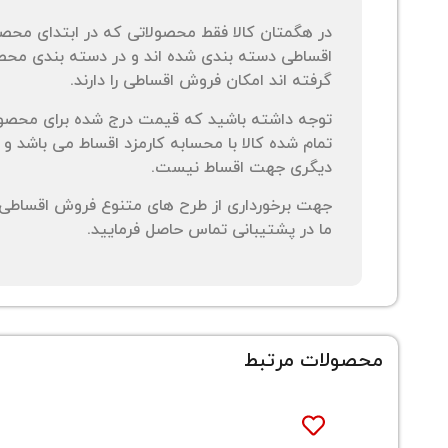
در هگمتان کالا فقط محصولاتی که در ابتدای محص
اقساطی دسته بندی شده اند و در دسته بندی محصو
گرفته اند امکان فروش اقساطی را دارند.
توجه داشته باشید که قیمت درج شده برای محصو
تمام شده کالا با محسابه کارمزد اقساط می باشد و 
دیگری جهت اقساط نیست.
جهت برخورداری از طرح های متنوع فروش اقساطی م
ما در پشتیبانی تماس حاصل فرمایید.
محصولات مرتبط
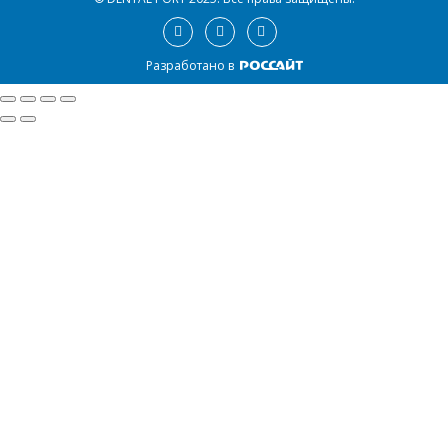
Разработано в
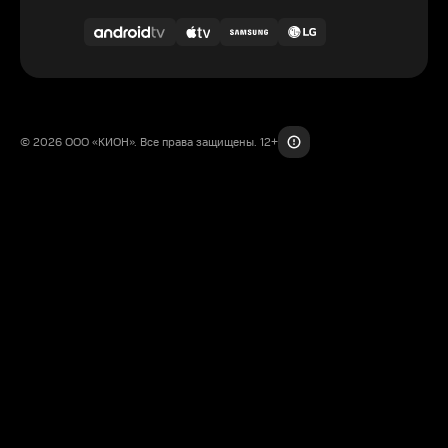
© 2026 ООО «КИОН». Все права защищены. 12+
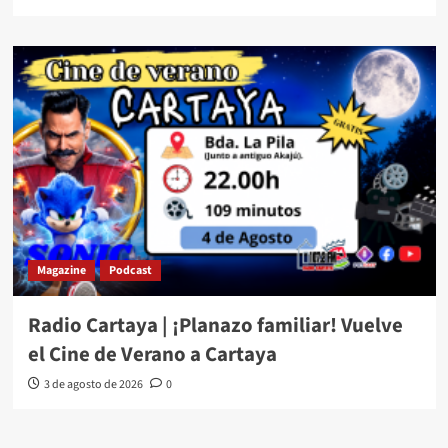
Magazine
Podcast
Radio Cartaya | ¡Planazo familiar! Vuelve
el Cine de Verano a Cartaya
3 de agosto de 2026
0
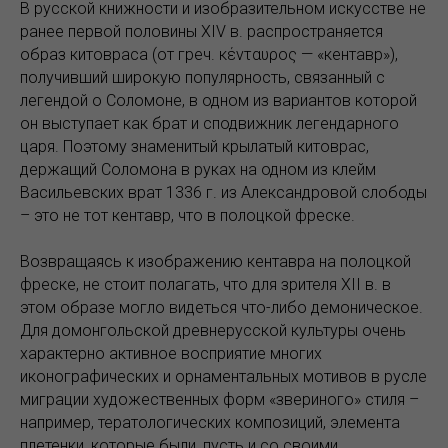
В русской книжности и изобразительном искусстве не
ранее первой половины XIV в. распространяется
образ китовраса (от греч. κένταυρος — «кентавр»),
получивший широкую популярность, связанный с
легендой о Соломоне, в одном из вариантов которой
он выступает как брат и сподвижник легендарного
царя. Поэтому знаменитый крылатый китоврас,
держащий Соломона в руках на одном из клейм
Васильевских врат 1336 г. из Александровой слободы
– это не тот кентавр, что в полоцкой фреске.
Возвращаясь к изображению кентавра на полоцкой
фреске, не стоит полагать, что для зрителя XII в. в
этом образе могло видеться что-либо демоническое.
Для домонгольской древнерусской культуры очень
характерно активное восприятие многих
иконографических и орнаментальных мотивов в русле
миграции художественных форм «звериного» стиля –
например, тератологических композиций, элемента
плетенки, которые были, пусть и со своими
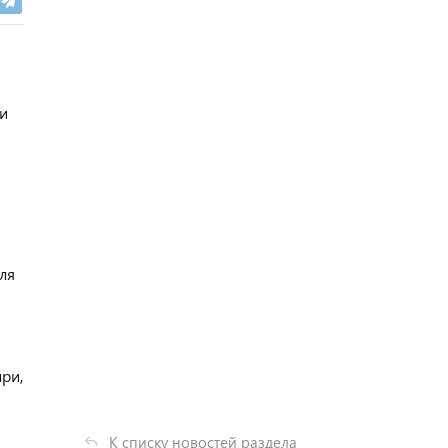
ии
ля
ри,
К списку новостей раздела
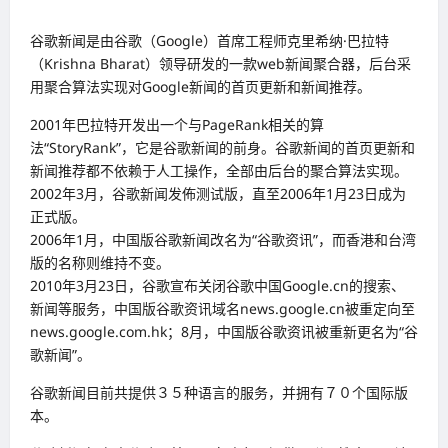
谷歌新闻是由谷歌（Google）首席工程师克里希纳·巴拉特
（Krishna Bharat）领导研发的一款web新闻聚合器，后台采
用聚合算法实现对Google新闻的首页更新和新闻推荐。
2001年巴拉特开发出一个与PageRank相关的算
法“StoryRank”，它是谷歌新闻的前身。谷歌新闻的首页更新和
新闻推荐都不依赖于人工操作，全部由后台的聚合算法实现。
2002年3月，谷歌新闻发佈测试版，直至2006年1月23日成为
正式版。
2006年1月，中国版谷歌新闻改名为“谷歌资讯”，而香港和台湾
版的名称则维持不变。
2010年3月23日，谷歌宣布关闭谷歌中国Google.cn的搜索、
新闻等服务，中国版谷歌资讯域名news.google.cn被重定向至
news.google.com.hk；8月，中国版谷歌资讯被重新更名为“谷
歌新闻”。
谷歌新闻目前共提供３５种语言的服务，并拥有７０个国际版
本。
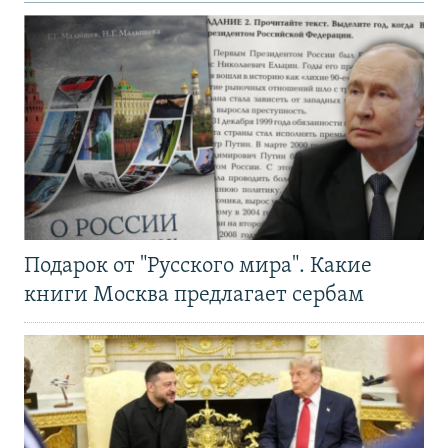
Подарок от "Русского мира". Какие
книги Москва предлагает сербам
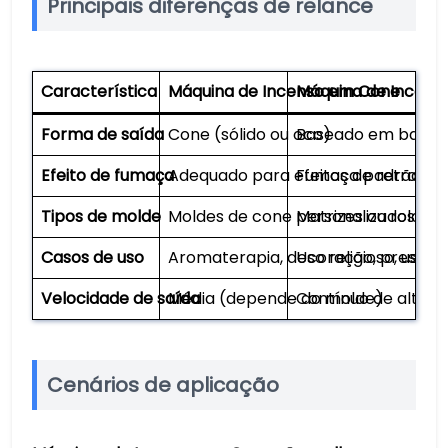
Principais diferenças de relance
Característica
Máquina de Incenso em Cone
Máquina de Incens
Forma de saída
Cone (sólido ou oco)
Baseado em bastão
Efeito de fumaça
Adequado para efeitos de retroces
Fumaça padrão pa
Tipos de molde
Moldes de cone personalizados
Matrizes ou rolos d
Casos de uso
Aromaterapia, decoração, present
Uso religioso, uso di
Velocidade de saída
Média (depende do molde)
Contínuo de alta v
Cenários de aplicação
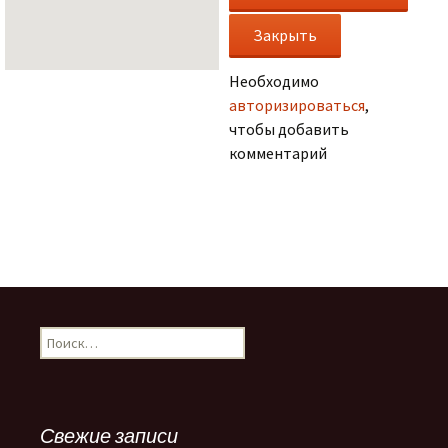
Необходимо
авторизироваться
,
чтобы добавить
комментарий
.
Н
а
й
т
и
Свежие записи
:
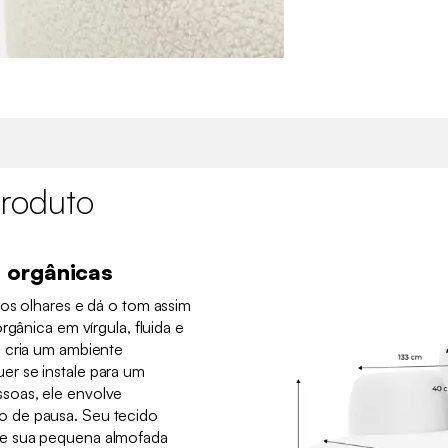
roduto
 orgânicas
 os olhares e dá o tom assim
rgânica em vírgula, fluida e
 cria um ambiente
r se instale para um
soas, ele envolve
 de pausa. Seu tecido
e sua pequena almofada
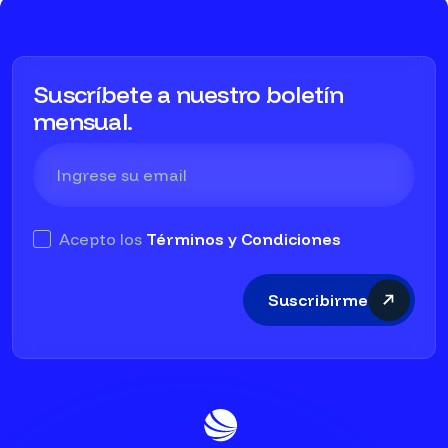
Suscríbete a nuestro boletín
mensual.
Acepto los
Términos y Condiciones
Suscribirme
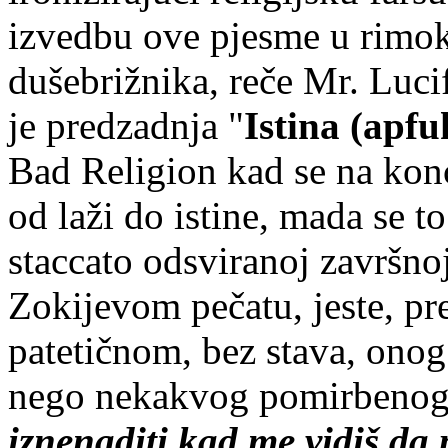
izvedbu ove pjesme u rimoka
dušebrižnika, reče Mr. Luci
je predzadnja "
Istina (apfu
Bad Religion kad se na konc
od laži do istine, mada se to
staccato odsviranoj završnoj
Zokijevom pečatu, jeste, pr
patetičnom, bez stava, onog
nego nekakvog pomirbenog k
iznenaditi kad me vidiš d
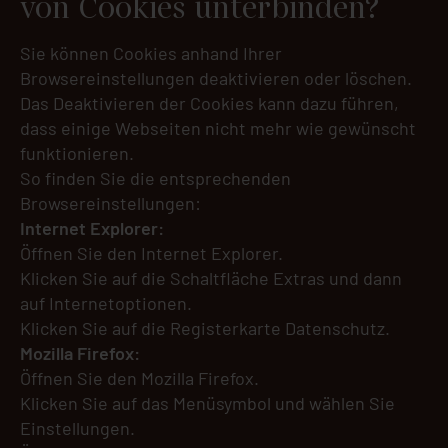
von Cookies unterbinden?
Sie können Cookies anhand Ihrer
Browsereinstellungen deaktivieren oder löschen.
Das Deaktivieren der Cookies kann dazu führen,
dass einige Webseiten nicht mehr wie gewünscht
funktionieren.
So finden Sie die entsprechenden
Browsereinstellungen:
Internet Explorer:
Öffnen Sie den Internet Explorer.
Klicken Sie auf die Schaltfläche Extras und dann
auf Internetoptionen.
Klicken Sie auf die Registerkarte Datenschutz.
Mozilla Firefox:
Öffnen Sie den Mozilla Firefox.
Klicken Sie auf das Menüsymbol und wählen Sie
Einstellungen.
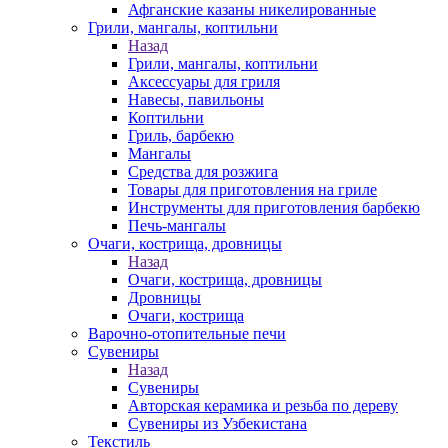
Афганские казаны никелированные
Грили, мангалы, коптильни
Назад
Грили, мангалы, коптильни
Аксессуары для гриля
Навесы, павильоны
Коптильни
Гриль, барбекю
Мангалы
Средства для розжига
Товары для приготовления на гриле
Инструменты для приготовления барбекю
Печь-мангалы
Очаги, кострища, дровницы
Назад
Очаги, кострища, дровницы
Дровницы
Очаги, кострища
Варочно-отопительные печи
Сувениры
Назад
Сувениры
Авторская керамика и резьба по дереву
Сувениры из Узбекистана
Текстиль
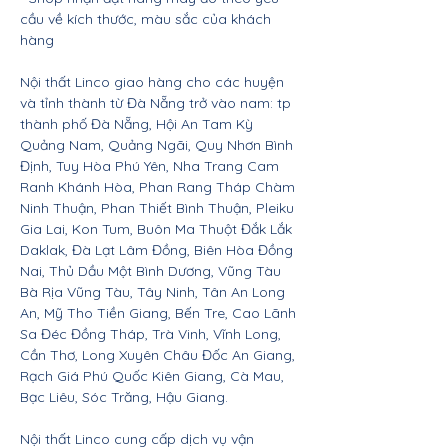
cầu về kích thước, màu sắc của khách
hàng
Nội thất Linco giao hàng cho các huyện
và tỉnh thành từ Đà Nẵng trở vào nam: tp
thành phố Đà Nẵng, Hội An Tam Kỳ
Quảng Nam, Quảng Ngãi, Quy Nhơn Bình
Định, Tuy Hòa Phú Yên, Nha Trang Cam
Ranh Khánh Hòa, Phan Rang Tháp Chàm
Ninh Thuận, Phan Thiết Bình Thuận, Pleiku
Gia Lai, Kon Tum, Buôn Ma Thuột Đắk Lắk
Daklak, Đà Lạt Lâm Đồng, Biên Hòa Đồng
Nai, Thủ Dầu Một Bình Dương, Vũng Tàu
Bà Rịa Vũng Tàu, Tây Ninh, Tân An Long
An, Mỹ Tho Tiền Giang, Bến Tre, Cao Lãnh
Sa Đéc Đồng Tháp, Trà Vinh, Vĩnh Long,
Cần Thơ, Long Xuyên Châu Đốc An Giang,
Rạch Giá Phú Quốc Kiên Giang, Cà Mau,
Bạc Liêu, Sóc Trăng, Hậu Giang.
Nội thất Linco cung cấp dịch vụ vận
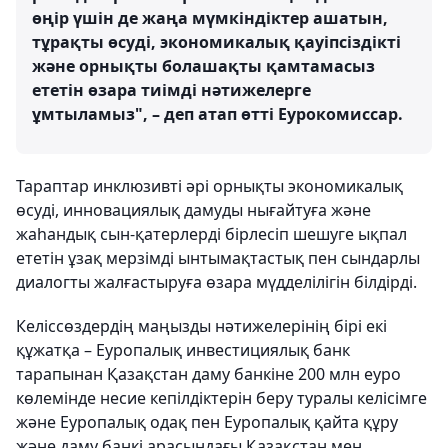
өңір үшін де жаңа мүмкіндіктер ашатын,
тұрақты өсуді, экономикалық қауіпсіздікті
және орнықты болашақты қамтамасыз
ететін өзара тиімді нәтижелерге
ұмтыламыз", – деп атап өтті Еурокомиссар.
Тараптар инклюзивті әрі орнықты экономикалық
өсуді, инновациялық дамуды нығайтуға және
жаһандық сын-қатерлерді бірлесіп шешуге ықпал
ететін ұзақ мерзімді ынтымақтастық пен сындарлы
диалогты жалғастыруға өзара мүдделілігін білдірді.
Келіссөздердің маңызды нәтижелерінің бірі екі
құжатқа – Еуропалық инвестициялық банк
тарапынан Қазақстан даму банкіне 200 млн еуро
көлемінде несие кепілдіктерін беру туралы келісімге
және Еуропалық одақ пен Еуропалық қайта құру
және даму банкі арасындағы Қазақстан мен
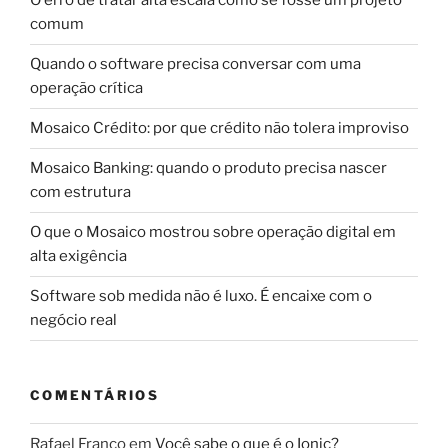
O erro de tratar alta escala como se fosse um projeto
comum
Quando o software precisa conversar com uma
operação crítica
Mosaico Crédito: por que crédito não tolera improviso
Mosaico Banking: quando o produto precisa nascer
com estrutura
O que o Mosaico mostrou sobre operação digital em
alta exigência
Software sob medida não é luxo. É encaixe com o
negócio real
COMENTÁRIOS
Rafael Franco
em
Você sabe o que é o Ionic?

### What this task involves:
Each line of the listing that holds the string "экономикалық" counts once; state how many there are, with nothing added.

### Task solution:
2